14 April 2010

First impressions of Eurocucina 2010

One should never judge a show by its first day but… Oh alright then, I’ll give it a try.
Every Eurocucina delivers a message, and as Italy is the second largest market for kitchens and built-in appliances – to say nothing of being home to the majority of contemporary kitchen and appliance designers – it’s a message we had better take note of.

This year the overriding theme was one of ‘togetherness’; the kitchen being the place in the home where we spend the most time, where we come together as a family unit.

The kitchen as the hub of the home was the oft-repeated mantra throughout the exhibition. Kitchen furniture that also looks good in the lounge, or doors that could be used to slide over the working part of the kitchen and convert the space into a lounge; these were here two years ago as niche products.

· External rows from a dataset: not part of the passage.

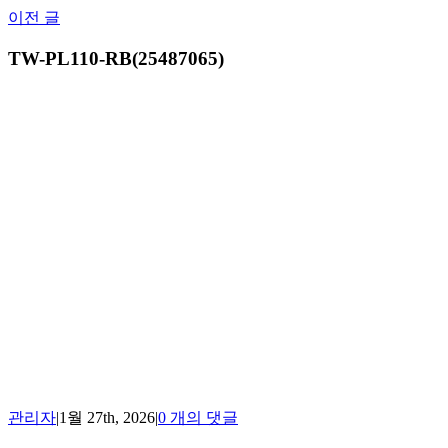
Skip
이전 글
to
content
TW-PL110-RB(25487065)
관리자
|
1월 27th, 2026
|
0 개의 댓글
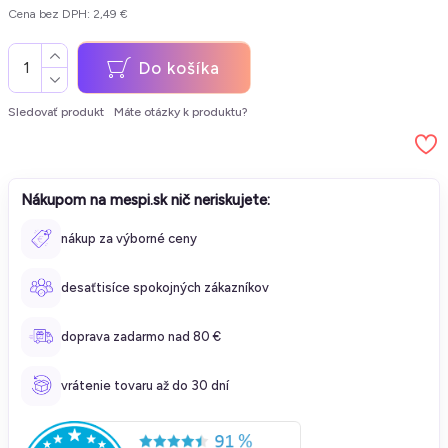
Cena bez DPH: 2,49 €
Do košíka
Sledovať produkt
Máte otázky k produktu?
Nákupom na mespi.sk nič neriskujete:
nákup za výborné ceny
desaťtisíce spokojných zákazníkov
doprava zadarmo nad 80 €
vrátenie tovaru až do 30 dní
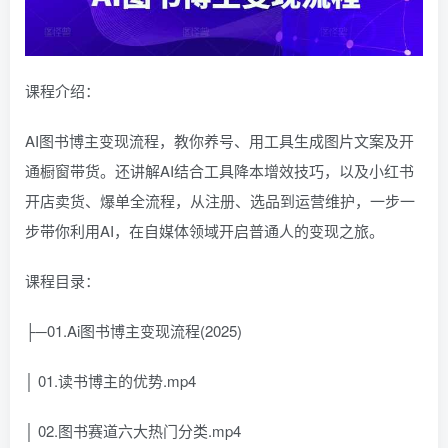
课程介绍：
AI图书博主变现流程，教你养号、用工具生成图片文案及开
通橱窗带货。还讲解AI结合工具降本增效技巧，以及小红书
开店卖货、爆单全流程，从注册、选品到运营维护，一步一
步带你利用AI，在自媒体领域开启普通人的变现之旅。
课程目录：
├─01.Ai图书博主变现流程(2025)
│ 01.读书博主的优势.mp4
│ 02.图书赛道六大热门分类.mp4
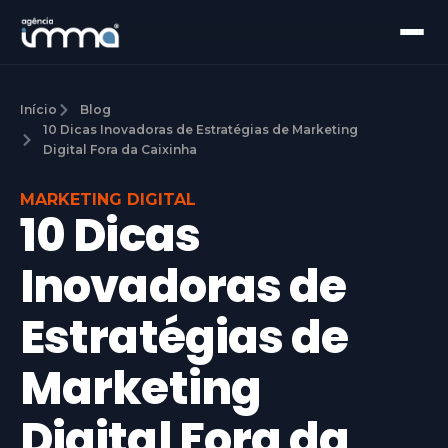
Início
Blog
10 Dicas Inovadoras de Estratégias de Marketing
Digital Fora da Caixinha
MARKETING DIGITAL
10 Dicas
Inovadoras de
Estratégias de
Marketing
Digital Fora da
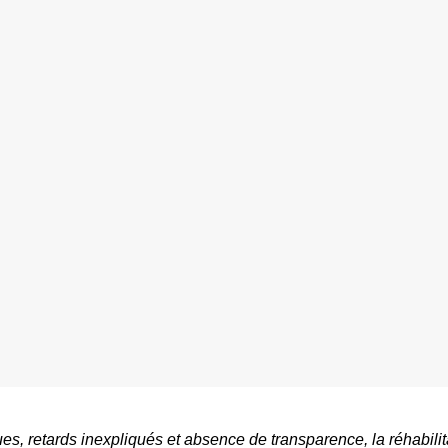
ues, retards inexpliqués et absence de transparence, la réhabili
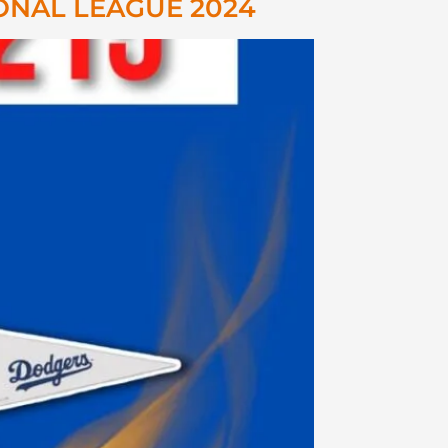
ONAL LEAGUE 2024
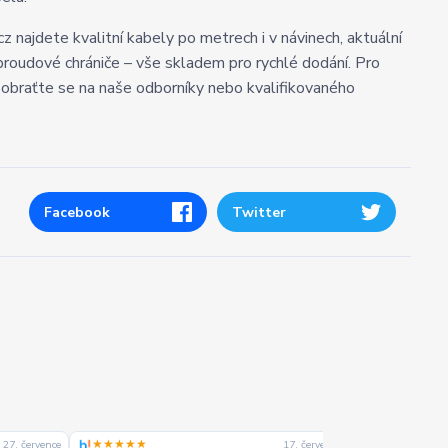
z najdete kvalitní kabely po metrech i v návinech, aktuální
 a proudové chrániče – vše skladem pro rychlé dodání. Pro
u, obraťte se na naše odborníky nebo kvalifikovaného
Facebook
Twitter
★★★★★
★★★★☆
27. července
17. července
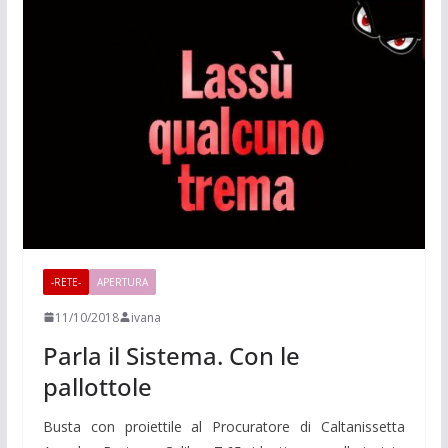
-RETE-
APERTURA
11/10/2018
ivana
Parla il Sistema. Con le
pallottole
Busta con proiettile al Procuratore di Caltanissetta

Well, they’ve gone mainstream now.

Worktops varied from the ultra thin to the ultra chunky, with ultra thin – well 10mm thin – winning out on day one.

The place was coming down with white kitchens – yet again – but this time it was white with glass gloss finishes and both matt and gloss white with wood. And as for handle makers? Well, they are in for a pretty bleak future it would seem.

Broadly speaking, the kitchens on display were either handle-less in the traditional sense or increasingly with servo driven doors and drawers that would spring into action at a push.

One of our very own furniture designers who must be either feeling pretty pleased with himself, or cursing that he does not have a R&D budget the size of some of the Italian kitchen companies at Eurocucina, is Joe Cavani of Edwin Loxley.

Most of the white and wood combinations at Eurocucina in 2010 were an extension of a design Joe pioneered over a year ago and showed as a prototype at Grand Designs Live at the Excel Centre in London.

Appliances have finally come in from the cold and have their own dedicated exhibition space within halls 13 and 15 rather than being stuck in a tent in one of the car parks as was the case previously.

Many of the brands responded to being given a seat at the top table by building impressive stands and present a smattering of new products. Dometechnica in its heyday it isn’t, but it is certainly a big step in the right direction.

But, lest we forget, Eurocucina is above all a kitchen furniture show and this year may go down as a year of consolidation rather than one of bold new directions. I’ll get a better idea when I’ve been around more of the show tomorrow.

Meanwhile, watch this space - as they say!